■ TASK DETAILS ■
Among the records that follow, set down only the lines from the one containing "For every named target in this 442×2184" to the one containing "Login (internal) (221, 1906)", both included, exactly.

■ INPUT RECORDS ■
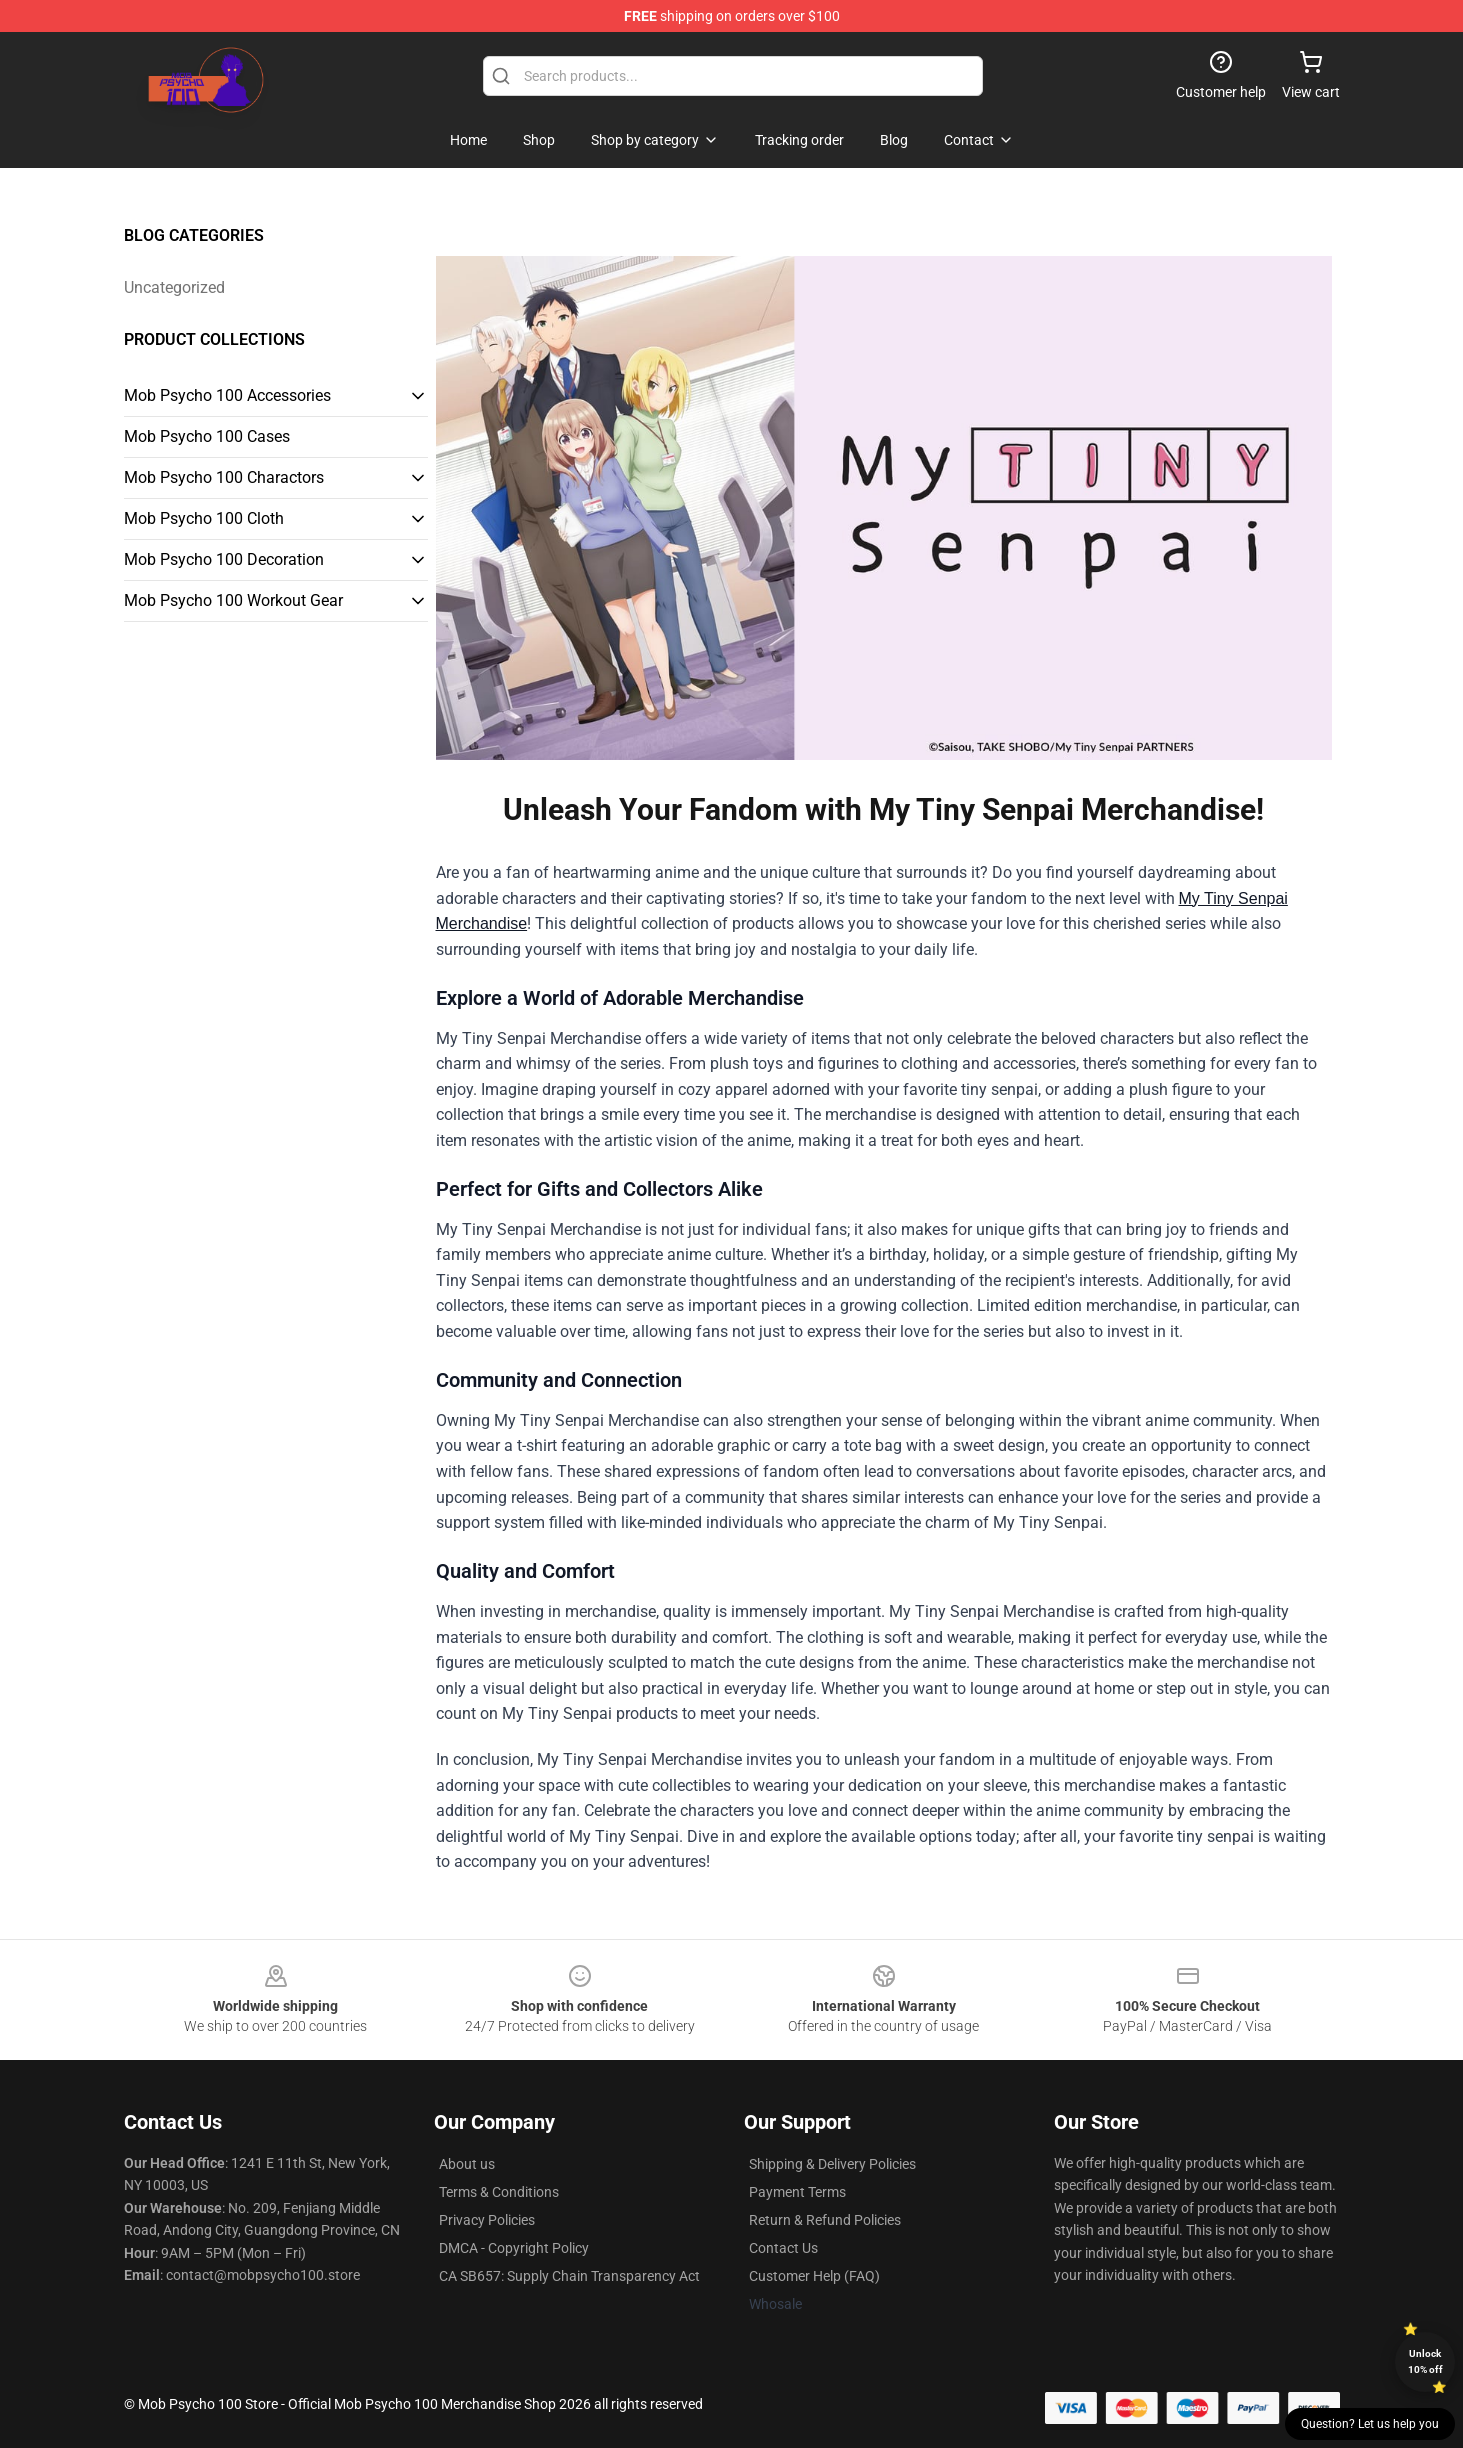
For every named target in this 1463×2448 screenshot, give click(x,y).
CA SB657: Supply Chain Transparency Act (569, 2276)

==

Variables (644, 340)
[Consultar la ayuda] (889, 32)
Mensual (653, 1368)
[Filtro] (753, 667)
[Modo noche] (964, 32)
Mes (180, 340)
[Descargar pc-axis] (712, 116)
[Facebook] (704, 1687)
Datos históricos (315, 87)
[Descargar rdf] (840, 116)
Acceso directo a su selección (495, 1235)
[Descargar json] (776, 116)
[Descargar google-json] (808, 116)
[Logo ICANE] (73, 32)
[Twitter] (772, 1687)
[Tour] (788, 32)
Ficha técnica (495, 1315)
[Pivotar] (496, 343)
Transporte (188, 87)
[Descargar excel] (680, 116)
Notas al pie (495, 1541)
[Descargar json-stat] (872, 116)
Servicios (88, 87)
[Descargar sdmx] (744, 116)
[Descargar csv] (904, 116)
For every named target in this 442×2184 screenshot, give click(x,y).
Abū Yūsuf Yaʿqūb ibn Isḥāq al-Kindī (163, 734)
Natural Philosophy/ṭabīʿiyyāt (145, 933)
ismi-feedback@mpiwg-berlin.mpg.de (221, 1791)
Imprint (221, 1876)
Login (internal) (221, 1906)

■ RESULT ■
For every named target in this 442×2184 screenshot, give click(x,y).
Abū Yūsuf Yaʿqūb ibn Isḥāq al-Kindī (163, 734)
Natural Philosophy/ṭabīʿiyyāt (145, 933)
ismi-feedback@mpiwg-berlin.mpg.de (221, 1791)
Imprint (221, 1876)
Login (internal) (221, 1906)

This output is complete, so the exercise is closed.